● MATERIAL FOR THIS EXERCISE

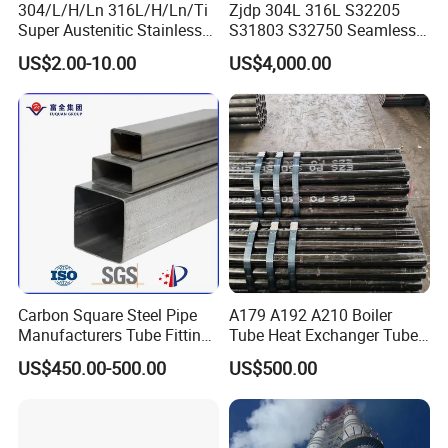
304/L/H/Ln 316L/H/Ln/Ti
Zjdp 304L 316L S32205
Q: What is your terms of payment ?
Super Austenitic Stainless
S31803 S32750 Seamless
A: Payment<=1000USD, 100% in advance.
Steel Seamless Pipe
Stainless Steel Pipe
US$2.00-10.00
US$4,000.00
Payment>=1000USD, 30% T/T in advance,balance before
shippment.
CONTACT US
Contact: Susie Xu
Boer King Steel Group
Tianjin Boer King Steel IMP&EXP Co.,Ltd
Add: No.602,Shuanggang Development
Carbon Square Steel Pipe
A179 A192 A210 Boiler
Manufacturers Tube Fittings
Tube Heat Exchanger Tube
Zone,Tianjin,300350 China.
Products Price Metal Pipes
Condenser Tube Carbon
US$450.00-500.00
US$500.00
for Automotive Chassis
Steel Tube
Pls. do not hesitate to contact me if you have any questions!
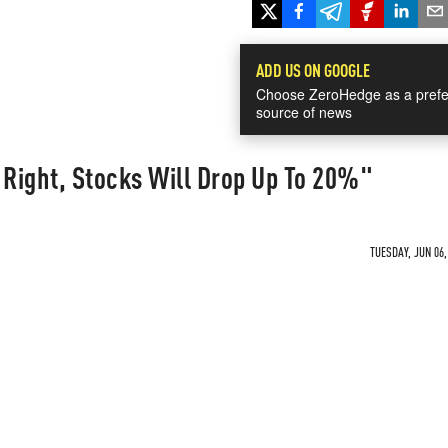
ADD US ON GOOGLE
Choose ZeroHedge as a prefe
source of news
 Right, Stocks Will Drop Up To 20%"
TUESDAY, JUN 06,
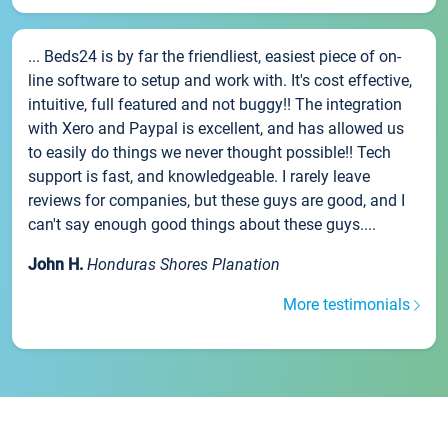
... Beds24 is by far the friendliest, easiest piece of on-
line software to setup and work with. It's cost effective,
intuitive, full featured and not buggy!! The integration
with Xero and Paypal is excellent, and has allowed us
to easily do things we never thought possible!! Tech
support is fast, and knowledgeable. I rarely leave
reviews for companies, but these guys are good, and I
can't say enough good things about these guys....
John H.
Honduras Shores Planation
More testimonials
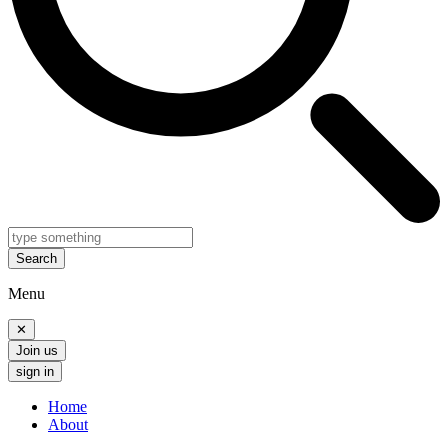
Search
Menu
✕
Join us
sign in
Home
About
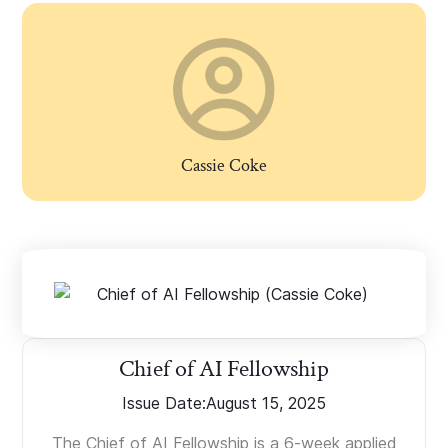
Cassie Coke
Chief of AI Fellowship
Issue Date:
August 15, 2025
The Chief of AI Fellowship is a 6-week applied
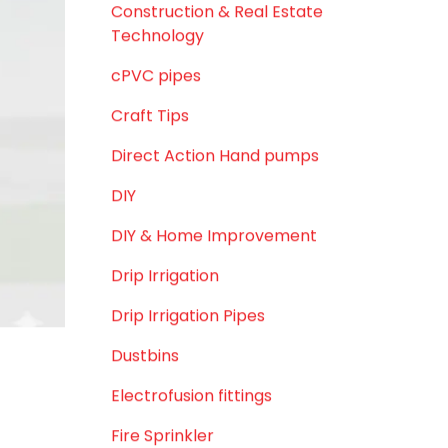
August 2019
d uneven
t.
June 2019
February 2019
iltration
CATEGORIES
ter.
agricultural irrigation pipe
y rains,
Agricultural Pipes Fittings
tegrity.
Agriculture
Agriculture & Gardening
demand to
Awareness
Bath & Bath Fittings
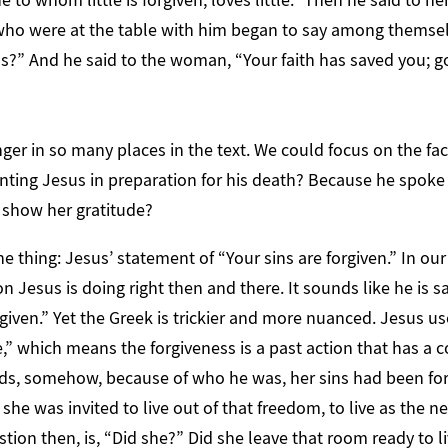
 who were at the table with him began to say among themsel
s?” And he said to the woman, “Your faith has saved you; go
ger in so many places in the text. We could focus on the fa
ting Jesus in preparation for his death? Because he spoke o
o show her gratitude?
e thing: Jesus’ statement of “Your sins are forgiven.” In our
on Jesus is doing right then and there. It sounds like he is 
orgiven.” Yet the Greek is trickier and more nuanced. Jesus u
e,” which means the forgiveness is a past action that has a c
rds, somehow, because of who he was, her sins had been fo
she was invited to live out of that freedom, to live as the n
tion then, is, “Did she?” Did she leave that room ready to l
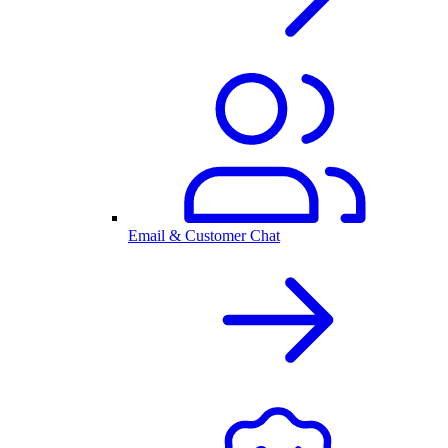
Email & Customer Chat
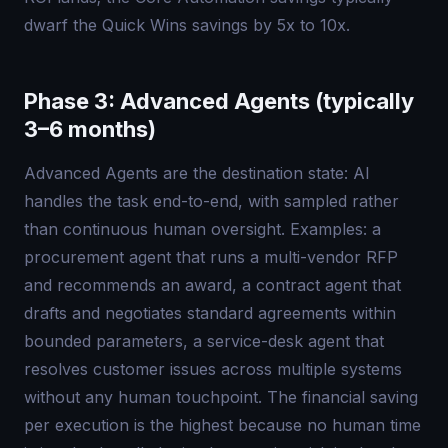
dwarf the Quick Wins savings by 5x to 10x.
Phase 3: Advanced Agents (typically
3–6 months)
Advanced Agents are the destination state: AI
handles the task end-to-end, with sampled rather
than continuous human oversight. Examples: a
procurement agent that runs a multi-vendor RFP
and recommends an award, a contract agent that
drafts and negotiates standard agreements within
bounded parameters, a service-desk agent that
resolves customer issues across multiple systems
without any human touchpoint. The financial saving
per execution is the highest because no human time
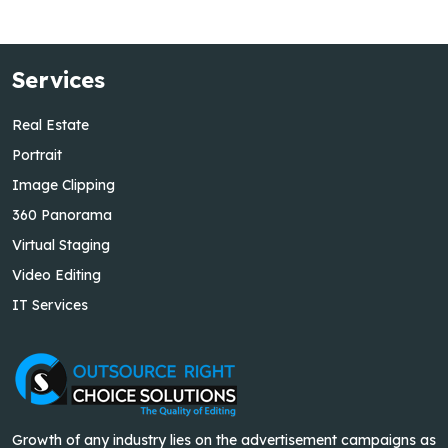
Services
Real Estate
Portrait
Image Clipping
360 Panorama
Virtual Staging
Video Editing
IT Services
Growth of any industry lies on the advertisement campaigns as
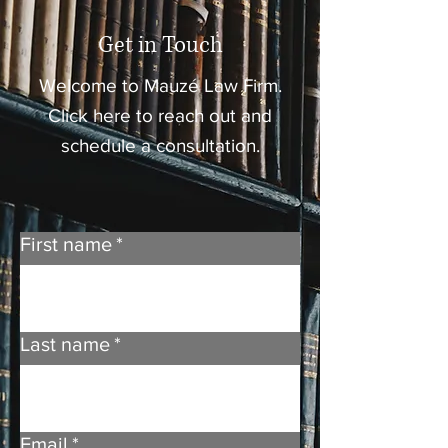
Get in Touch
Welcome to Mauzé Law Firm.
Click here to reach out and
schedule a consultation.
First name
*
Last name
*
Email
*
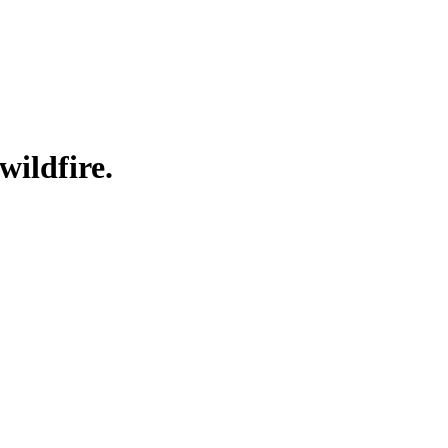
wildfire.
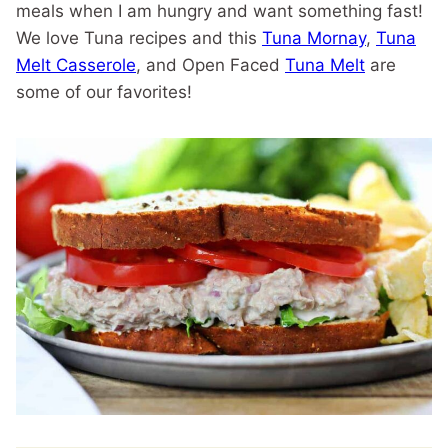
meals when I am hungry and want something fast!
We love Tuna recipes and this
Tuna Mornay
,
Tuna
Melt Casserole
, and Open Faced
Tuna Melt
are
some of our favorites!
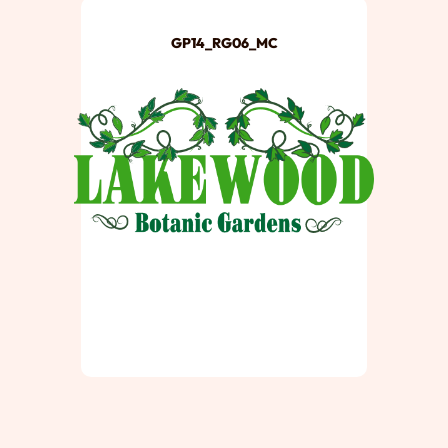
GP14_RG06_MC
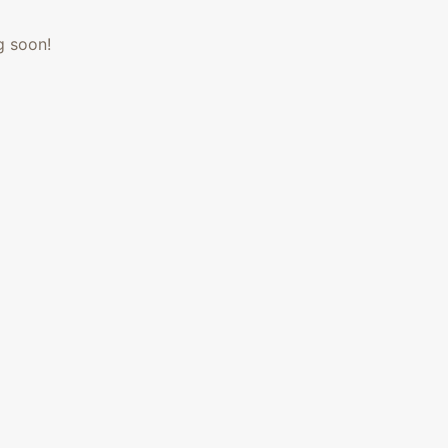
g soon!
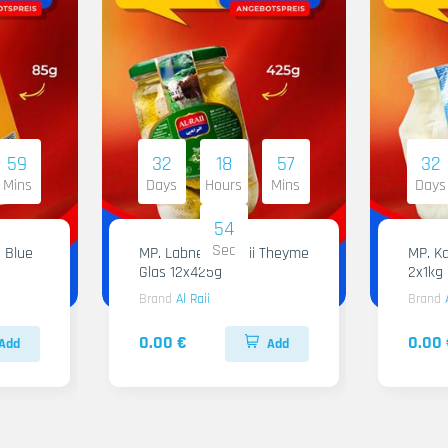
59
32
18
57
32
Mins
Days
Hours
Mins
Days
53
Sec
 Blue
MP. Labneh Al Raii Theyme
MP. Ka
Glas 12x425g
2x1kg
Brand
Al Raii
Brand
0.00 €
0.00 
Add
Add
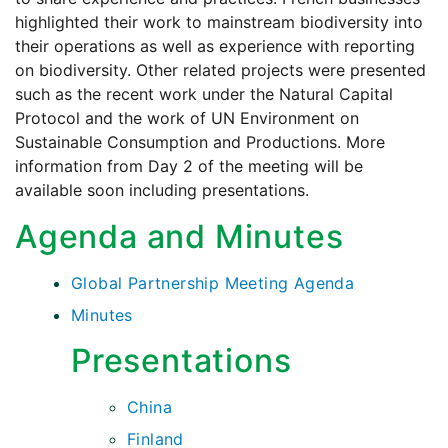
highlighted their work to mainstream biodiversity into
their operations as well as experience with reporting
on biodiversity. Other related projects were presented
such as the recent work under the Natural Capital
Protocol and the work of UN Environment on
Sustainable Consumption and Productions. More
information from Day 2 of the meeting will be
available soon including presentations.
Agenda and Minutes
Global Partnership Meeting Agenda
Minutes
Presentations
China
Finland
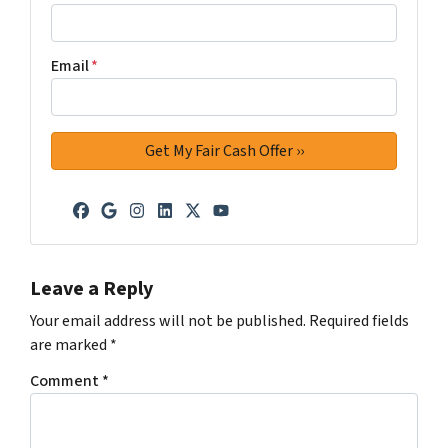
Email
*
Facebook
Google Business
Instagram
LinkedIn
Twitter
YouTube
Leave a Reply
Your email address will not be published.
Required fields
are marked
*
Comment
*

● WHAT YOU NEED TO DO
Look through the listing above for the line with "such as the" and the line with "Your email address will not be published.". Write out exactly those lines and everything between, leaving out pictures.

● TASK SOLUTION
such as the recent work under the Natural Capital
Protocol and the work of UN Environment on
Sustainable Consumption and Productions. More
information from Day 2 of the meeting will be
available soon including presentations.
Agenda and Minutes
Global Partnership Meeting Agenda
Minutes
Presentations
China
Finland
Email
*
Facebook
Google Business
Instagram
LinkedIn
Twitter
YouTube
Leave a Reply
Your email address will not be published.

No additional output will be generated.